It is infrequent — but not totally rare — to come across a film where a singular, simple formal decision fully encapsulates the underlying ethos and intentions. While it would be unwise to pick just one of the panoply of idiosyncratic features that make up Two Plains & a Fancy, the most immediate of these is the choice to film this movie, placed in a setting recognizable as a certain version of the Old West, in handheld, sun-kissed 16mm. Rather than focusing on the grandeur of the desert and capturing the sweeping vistas, directors Lev Kalman & Whitney Horn aim for something decidedly less conventional, which does more to fundamentally alter the viewer’s sense of a particular time and place than a whole host of so-called revisionist Westerns.
For those who have seen Kalman and Horn’s previous feature, L for Leisure, this comes as no surprise. Two Plains & a Fancy carries itself in a mood quite similar to that film’s loose series of languid vacations undertaken by graduate students in the early ‘90s. It follows an incongruous group of three travelers — Alta (Marianna McClellan), a former con artist turned spiritualist hailing from St. Louis; Milton (Benjamin Crotty), a New Yorker dandy with a penchant for drawing and scarves; and Ozanne (Laetitia Dosch), a French geologist — as they traverse the deserts of Colorado, searching for restorative mineral water hot springs while engaging in desultory conversations and discussions.
Though its trappings are unmistakably that of the Western variety, Two Plains & a Fancy might be more accurately described as taking place in an alternate, only hazily recognizable version of the Old West. This is apparent just from the “narrative,” which features time travelers, crocodile-infested hot springs, and a séance. But the truly distinguishing aspects of the film lie much deeper than the off-hand but delightfully jarring uses of modern reference points like American Express.
Quite deliberately, the style of Two Plains & a Fancy in both acting and directing owes much more to contemporary American independent film than to anything close to a platonic ideal of the Western. Save for some terrifically exaggerated accents (especially on the part of Crotty), the performance styles feel very much within a certain brand of earnest, straightforward modern acting, inevitably laced with a strong streak of irony. It becomes clear that almost every single scene is meant to be taken as equal parts sincere and laughable, a disarming blend made only stranger by the traditional milieu.
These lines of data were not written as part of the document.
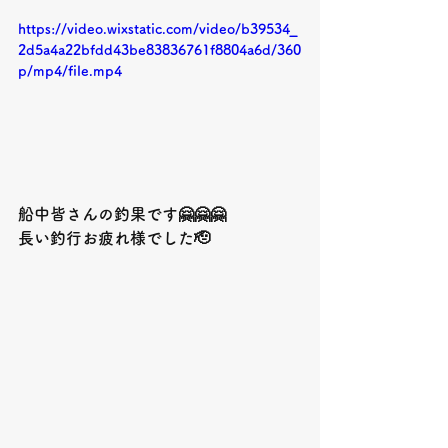
https://video.wixstatic.com/video/b39534_
2d5a4a22bfdd43be83836761f8804a6d/360
p/mp4/file.mp4
船中皆さんの釣果です🤗🤗🤗
長い釣行お疲れ様でした🫡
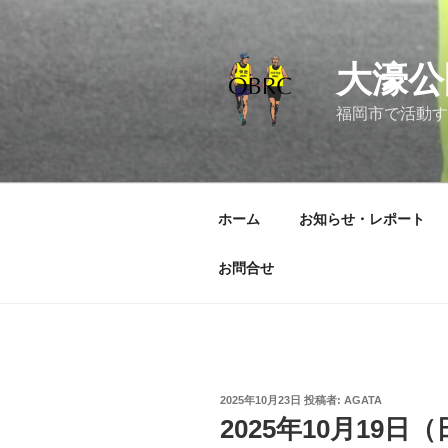
コ
ン
テ
大濠公
ン
ツ
福岡市で活動す
へ
ス
キ
ッ
ホーム
お知らせ・レポート
プ
お問合せ
投
2025年10月23日
投稿者:
AGATA
稿
2025年10月19日
日:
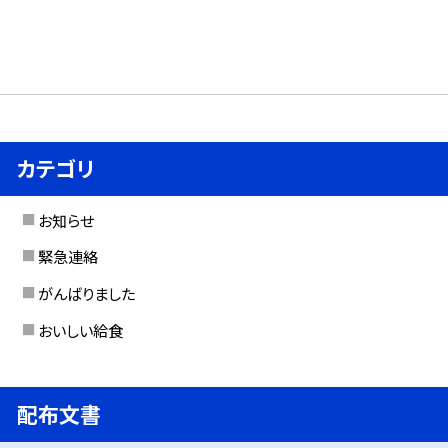
カテゴリ
お知らせ
緊急連絡
がんばりました
おいしい給食
配布文書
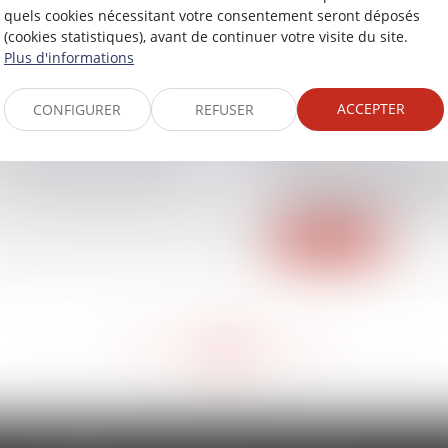
 paiement du maître
RF social : l'inform
quels cookies nécessitant votre consentement seront déposés
(droit du travail, décl
(cookies statistiques), avant de continuer votre visite du site.
Plus d'informations
Lire la suite
ACCEPTER
CONFIGURER
REFUSER
26/09/2016
n des droits sociaux -
Auto-entrepreneur:
- L'Express L'Entre
Lire la suite
<<
<
552
553
554
555
556
557
558
>
>>
...
...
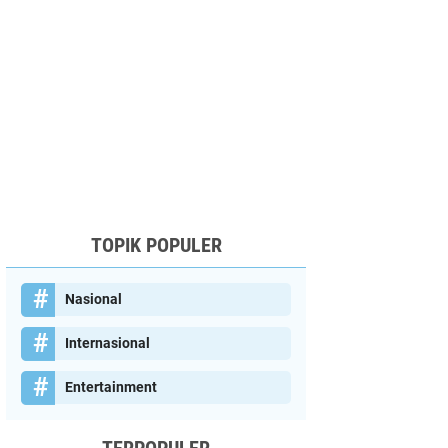
TOPIK POPULER
Nasional
Internasional
Entertainment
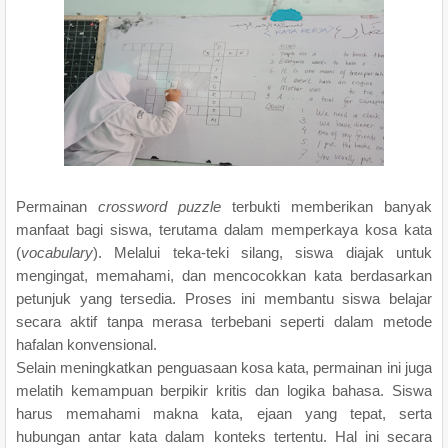
Permainan
crossword puzzle
terbukti memberikan banyak
manfaat bagi siswa, terutama dalam memperkaya kosa kata
(
vocabulary
). Melalui teka-teki silang, siswa diajak untuk
mengingat, memahami, dan mencocokkan kata berdasarkan
petunjuk yang tersedia. Proses ini membantu siswa belajar
secara aktif tanpa merasa terbebani seperti dalam metode
hafalan konvensional.
Selain meningkatkan penguasaan kosa kata, permainan ini juga
melatih kemampuan berpikir kritis dan logika bahasa. Siswa
harus memahami makna kata, ejaan yang tepat, serta
hubungan antar kata dalam konteks tertentu. Hal ini secara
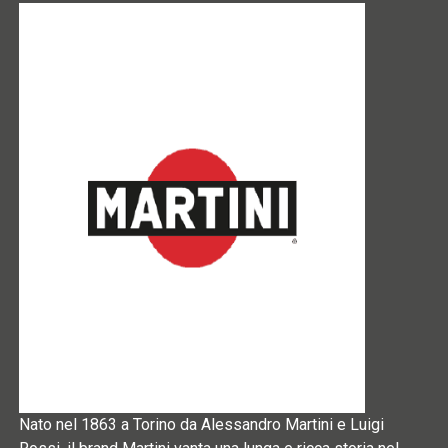
Nato nel 1863 a Torino da Alessandro Martini e Luigi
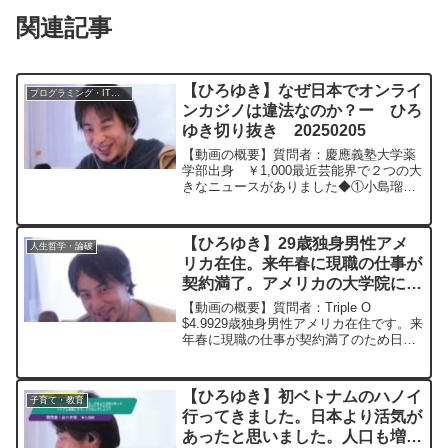
関連記事
【ひろゆき】なぜ日本でオンライ
プログラミング・IT業界
ンカジノは違法なのか？ー ひろ
ゆき切り抜き 20250205
【動画の概要】質問者：慶應義塾大学薬
学部出身 ￥1,000最近芸能界で２つの大
きなニュースがありました◆①小島瑠璃
子さんの夫がIT会社の経営失敗か何かで
自察して病院に運ばれました。IT会社の
経営に失敗したら自察するしかないの
【ひろゆき】29歳独身男性アメ
人生哲学・論破
か？◆②吉本興業...
リカ在住。来年春に現職の仕事が
契約満了。アメリカの大学院に進
学するか現職の経験を活かして日
【動画の概要】質問者：Triple O
本で働くかで迷っていますー ひ
$4.9929歳独身男性アメリカ在住です。来
年春に現職の仕事が契約満了のため日本
ろゆき切り抜き 20230919
に帰国する予定なのですが、その後キャ
リアアップのためにアメリカの大学院に
進学するか現職の経験を活かして日本で
【ひろゆき】初ベトナムのハノイ
子育て・教育
働くかで迷っ...
行ってきました。日本より活気が
あったと思いました。人口も増え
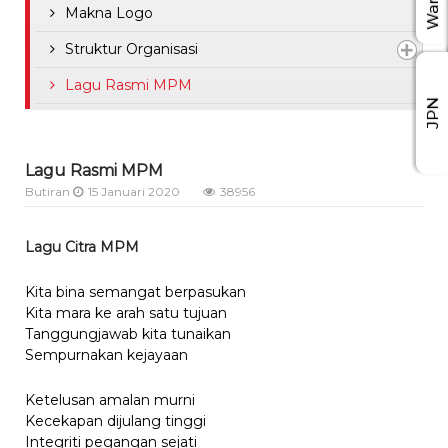
Makna Logo
Struktur Organisasi
Lagu Rasmi MPM
JPN
Lagu Rasmi MPM
Butiran
15 Januari 2020
38956
Lagu Citra MPM
Kita bina semangat berpasukan
Kita mara ke arah satu tujuan
Tanggungjawab kita tunaikan
Sempurnakan kejayaan
Ketelusan amalan murni
Kecekapan dijulang tinggi
Integriti pegangan sejati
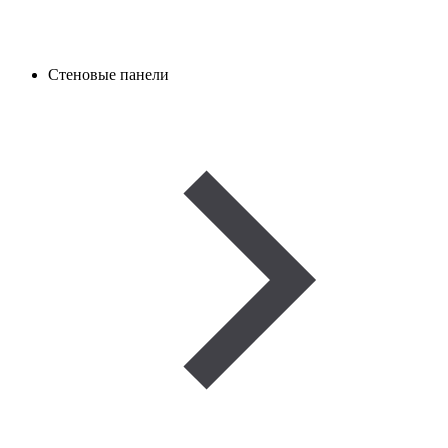
Стеновые панели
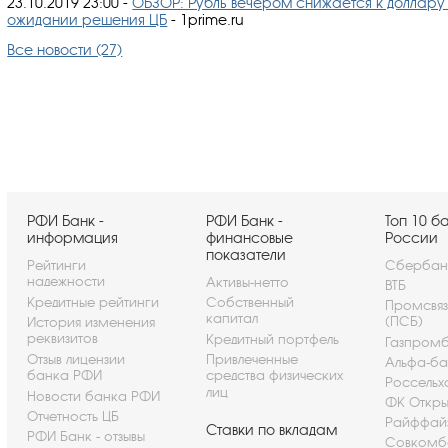
23.10.2019 23:00
-
ОБЗОР: Рубль вечером снижается к доллару
ожидании решения ЦБ
- 1prime.ru
Все новости (27)
РФИ Банк -
РФИ Банк -
Топ 10 б
информация
финансовые
России
показатели
Рейтинги
Сбербан
надежности
Активы-нетто
ВТБ
Кредитные рейтинги
Собственный
Промсвя
капитал
(ПСБ)
История изменения
реквизитов
Кредитный портфель
Газпром
Отзыв лицензии
Привлеченные
Альфа-ба
банка РФИ
средства физических
Россельх
лиц
Новости банка РФИ
ФК Откры
Отчетность ЦБ
Райффай
Ставки по вкладам
РФИ Банк - отзывы
Совкомб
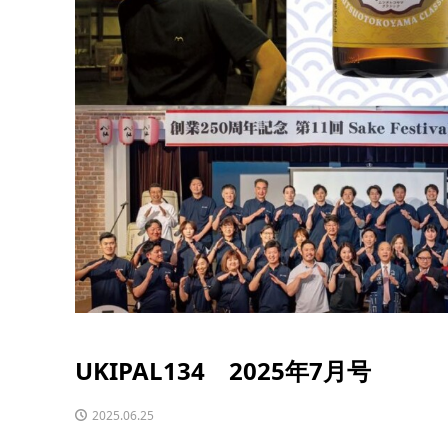
UKIPAL134 2025年7月号
2025.06.25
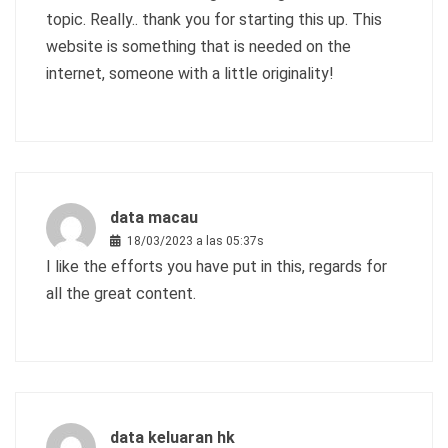
topic. Really.. thank you for starting this up. This
website is something that is needed on the
internet, someone with a little originality!
data macau
18/03/2023 a las 05:37s
I like the efforts you have put in this, regards for
all the great content.
data keluaran hk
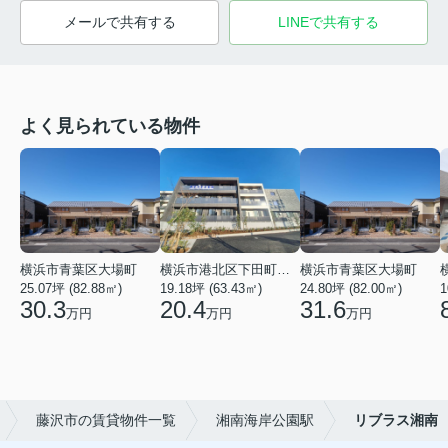
メールで共有する
LINEで共有する
よく見られている物件
横浜市青葉区大場町
横浜市港北区下田町２丁目
横浜市青葉区大場町
25.07坪 (82.88㎡)
19.18坪 (63.43㎡)
24.80坪 (82.00㎡)
1
30.3
20.4
31.6
万円
万円
万円
藤沢市の賃貸物件一覧
湘南海岸公園駅
リブラス湘南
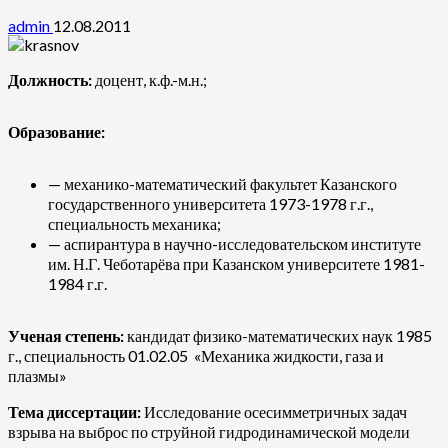
admin
12.08.2011
Должность:
доцент, к.ф.-м.н.;
Образование:
— механико-математический факультет Казанского
государственного университета 1973-1978 г.г.,
специальность механика;
— аспирантура в научно-исследовательском институте
им. Н.Г. Чеботарёва при Казанском университете 1981-
1984 г.г.
Ученая степень:
кандидат физико-математических наук 1985
г., специальность 01.02.05 «Механика жидкости, газа и
плазмы»
Тема диссертации:
Исследование осесимметричных задач
взрыва на выброс по струйной гидродинамической модели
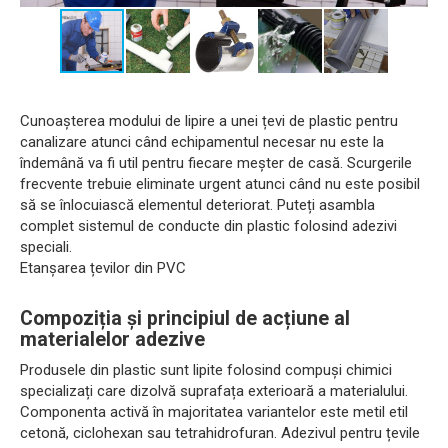
Cunoașterea modului de lipire a unei țevi de plastic pentru
canalizare atunci când echipamentul necesar nu este la
îndemână va fi util pentru fiecare meșter de casă. Scurgerile
frecvente trebuie eliminate urgent atunci când nu este posibil
să se înlocuiască elementul deteriorat. Puteți asambla
complet sistemul de conducte din plastic folosind adezivi
speciali.
Etanșarea țevilor din PVC
Compoziția și principiul de acțiune al
materialelor adezive
Produsele din plastic sunt lipite folosind compuși chimici
specializați care dizolvă suprafața exterioară a materialului.
Componenta activă în majoritatea variantelor este metil etil
cetonă, ciclohexan sau tetrahidrofuran. Adezivul pentru țevile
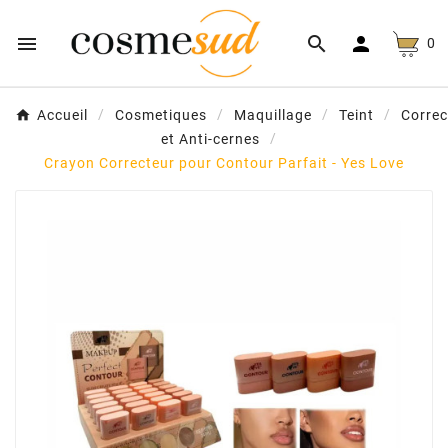



0
Accueil
Cosmetiques
Maquillage
Teint
Correc
et Anti-cernes
Crayon Correcteur pour Contour Parfait - Yes Love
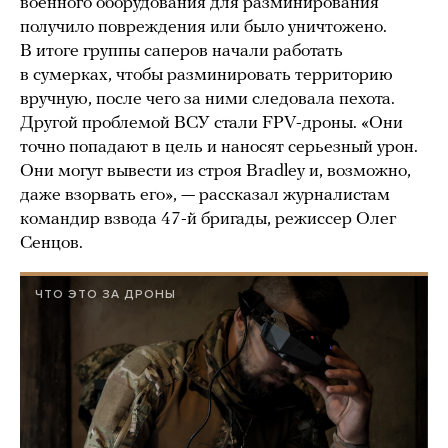
военного оборудования для разминирования
получило повреждения или было уничтожено.
В итоге группы саперов начали работать
в сумерках, чтобы разминировать территорию
вручную, после чего за ними следовала пехота.
Другой проблемой ВСУ стали FPV-дроны. «Они
точно попадают в цель и наносят серьезный урон.
Они могут вывести из строя Bradley и, возможно,
даже взорвать его», — рассказал журналистам
командир взвода 47-й бригады, режиссер Олег
Сенцов.
ЧТО ЭТО ЗА ДРОНЫ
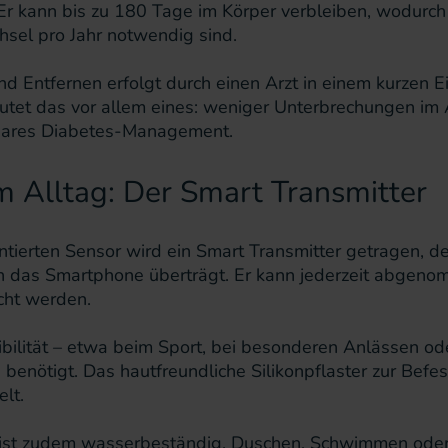
r kann bis zu 180 Tage im Körper verbleiben, wodurch 
sel pro Jahr notwendig sind.
d Entfernen erfolgt durch einen Arzt in einem kurzen Ein
et das vor allem eines: weniger Unterbrechungen im A
nbares Diabetes-Management.
im Alltag: Der Smart Transmitter
tierten Sensor wird ein Smart Transmitter getragen, de
 das Smartphone überträgt. Er kann jederzeit abgen
cht werden.
ibilität – etwa beim Sport, bei besonderen Anlässen o
benötigt. Das hautfreundliche Silikonpflaster zur Befe
lt.
 ist zudem wasserbeständig. Duschen, Schwimmen oder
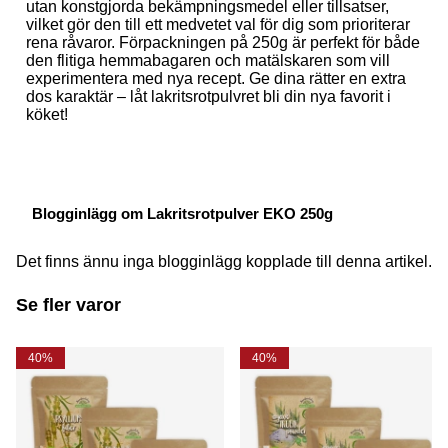
utan konstgjorda bekämpningsmedel eller tillsatser,
vilket gör den till ett medvetet val för dig som prioriterar
rena råvaror. Förpackningen på 250g är perfekt för både
den flitiga hemmabagaren och matälskaren som vill
experimentera med nya recept. Ge dina rätter en extra
dos karaktär – låt lakritsrotpulvret bli din nya favorit i
köket!
Blogginlägg om Lakritsrotpulver EKO 250g
Det finns ännu inga blogginlägg kopplade till denna artikel.
Se fler varor
40%
40%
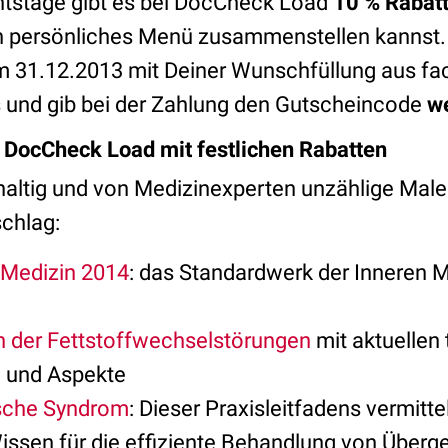
htstage gibt es bei DocCheck Load
10 % Rabat
n persönliches Menü zusammenstellen kannst. 
 31.12.2013 mit Deiner Wunschfüllung aus fa
 und gib bei der Zahlung den Gutscheincode
w
 DocCheck Load mit festlichen Rabatten
hhaltig und von Medizinexperten unzählige Male
schlag:
 Medizin 2014
: das Standardwerk der Inneren 
 der Fettstoffwechselstörungen
mit aktuellen
n und Aspekte
sche Syndrom
: Dieser Praxisleitfadens vermittel
ssen für die effiziente Behandlung von Überge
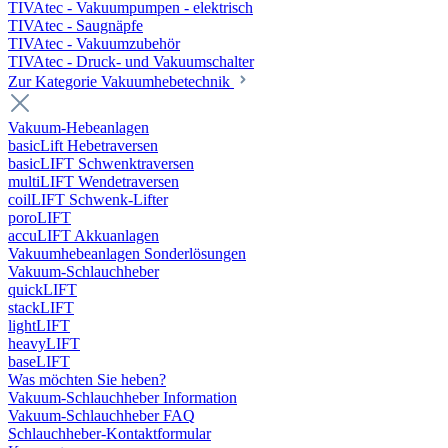
TIVAtec - Vakuumpumpen - elektrisch
TIVAtec - Saugnäpfe
TIVAtec - Vakuumzubehör
TIVAtec - Druck- und Vakuumschalter
Zur Kategorie Vakuumhebetechnik
Vakuum-Hebeanlagen
basicLift Hebetraversen
basicLIFT Schwenktraversen
multiLIFT Wendetraversen
coilLIFT Schwenk-Lifter
poroLIFT
accuLIFT Akkuanlagen
Vakuumhebeanlagen Sonderlösungen
Vakuum-Schlauchheber
quickLIFT
stackLIFT
lightLIFT
heavyLIFT
baseLIFT
Was möchten Sie heben?
Vakuum-Schlauchheber Information
Vakuum-Schlauchheber FAQ
Schlauchheber-Kontaktformular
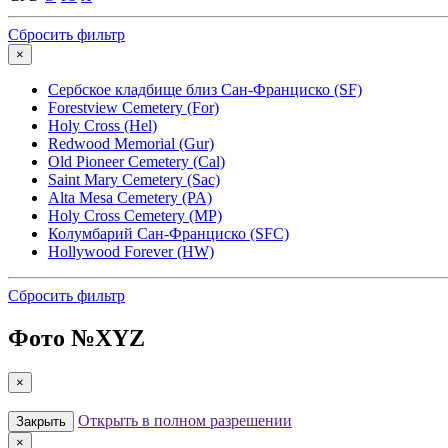
Сбросить фильтр
×
Сербское кладбище близ Сан-Франциско (SF)
Forestview Cemetery (For)
Holy Cross (Hel)
Redwood Memorial (Gur)
Old Pioneer Cemetery (Cal)
Saint Mary Cemetery (Sac)
Alta Mesa Cemetery (PA)
Holy Cross Cemetery (MP)
Колумбарий Сан-Франциско (SFC)
Hollywood Forever (HW)
Сбросить фильтр
Фото №
XYZ
×
Открыть в полном разрешении
Закрыть
×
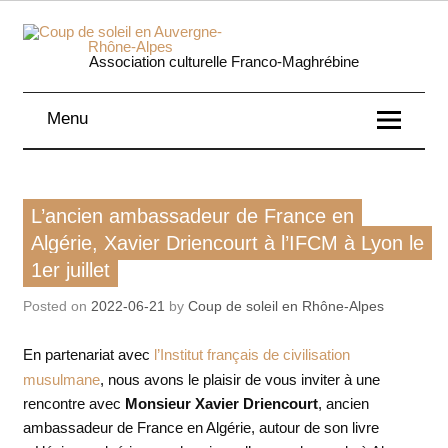
Skip
to
content
Coup 
Association culturelle Franco-Maghrébine
soleil
Menu
Auverg
Rhôn
Livre / BD
L’ancien ambassadeur de France en
Alpe
Rencontre / conférence
Algérie, Xavier Driencourt à l’IFCM à Lyon le
1er juillet
Posted on
2022-06-21
by
Coup de soleil en Rhône-Alpes
En partenariat avec
l’Institut français de civilisation
musulmane
, nous avons le plaisir de vous inviter à une
rencontre avec
Monsieur Xavier Driencourt
, ancien
ambassadeur de France en Algérie, autour de son livre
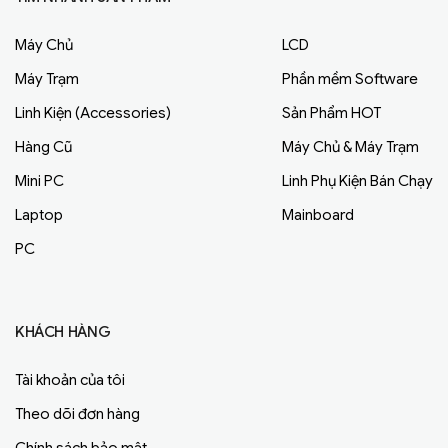
Máy Chủ
LCD
Máy Trạm
Phần mềm Software
Linh Kiện (Accessories)
Sản Phẩm HOT
Hàng Cũ
Máy Chủ & Máy Trạm
Mini PC
Linh Phụ Kiện Bán Chạy
Laptop
Mainboard
PC
KHÁCH HÀNG
Tài khoản của tôi
Theo dõi đơn hàng
Chính sách bảo mật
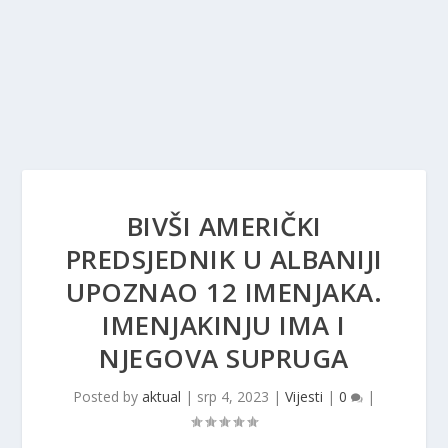
BIVŠI AMERIČKI
PREDSJEDNIK U ALBANIJI
UPOZNAO 12 IMENJAKA.
IMENJAKINJU IMA I
NJEGOVA SUPRUGA
Posted by
aktual
|
srp 4, 2023
|
Vijesti
|
0
|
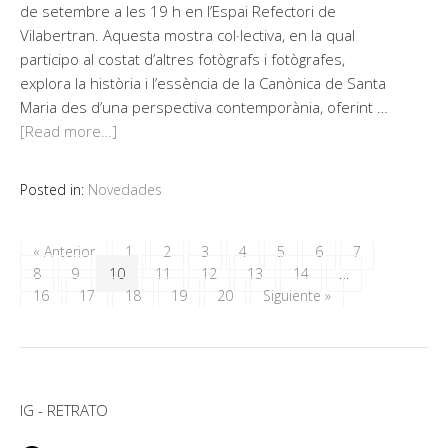
de setembre a les 19 h en l’Espai Refectori de
Vilabertran. Aquesta mostra col·lectiva, en la qual
participo al costat d’altres fotògrafs i fotògrafes,
explora la història i l’essència de la Canònica de Santa
Maria des d’una perspectiva contemporània, oferint …
[Read more…]
Posted in:
Novedades
« Anterior
1
2
3
4
5
6
7
8
9
10
11
12
13
14
…
16
17
18
19
20
Siguiente »
IG - RETRATO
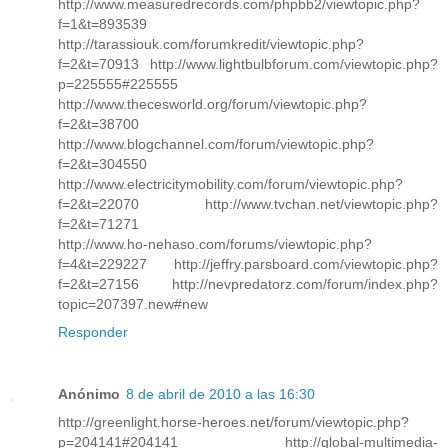
http://www.measuredrecords.com/phpbb2/viewtopic.php?
f=1&t=893539
http://tarassiouk.com/forumkredit/viewtopic.php?
f=2&t=70913 http://www.lightbulbforum.com/viewtopic.php?
p=225555#225555
http://www.thecesworld.org/forum/viewtopic.php?
f=2&t=38700
http://www.blogchannel.com/forum/viewtopic.php?
f=2&t=304550
http://www.electricitymobility.com/forum/viewtopic.php?
f=2&t=22070 http://www.tvchan.net/viewtopic.php?
f=2&t=71271
http://www.ho-nehaso.com/forums/viewtopic.php?
f=4&t=229227 http://jeffry.parsboard.com/viewtopic.php?
f=2&t=27156 http://nevpredatorz.com/forum/index.php?
topic=207397.new#new
Responder
Anónimo
8 de abril de 2010 a las 16:30
http://greenlight.horse-heroes.net/forum/viewtopic.php?
p=204141#204141 http://global-multimedia-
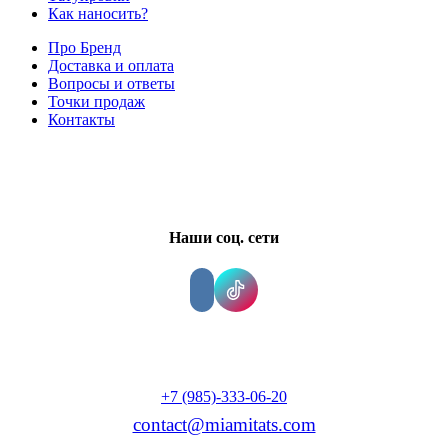
Как наносить?
Про Бренд
Доставка и оплата
Вопросы и ответы
Точки продаж
Контакты
Наши соц. сети
+7 (985)-333-06-20
contact@miamitats.com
Of course, as mentioned above, this conception of the milieu is rendered fundamentally different in image first. As lensed by Horn, Two Plains & a Fancy focuses not on landscapes or even on faces, but on the minutiae of nature. In conjunction with the lush, synth-laden soundtrack by Talya Cooper and John Atkinson, the film itself makes many detours away from the travelers’ journey, using the shots of trees and rocks not as a means of establishing a place but establishing a vibe, one focused on a tactile engagement with the natural world.
This is a goal professed by the tourists, but though their efforts are continually stymied to great comedic effect, Kalman and Horn seem entirely unfettered. Their film’s sense of ease frequently, and vitally, serves as a means of exploration and excavation, moving through a landscape to uncover the wonderfully inexplicable. And if that happens to come with a discussion of the ins and outs of Colorado fashion etiquette, then this reviewer sees it only as a plus.
Two Plains & a Fancy premiered at BAMcinemaFest and opens on March 8 at Spectacle Theater.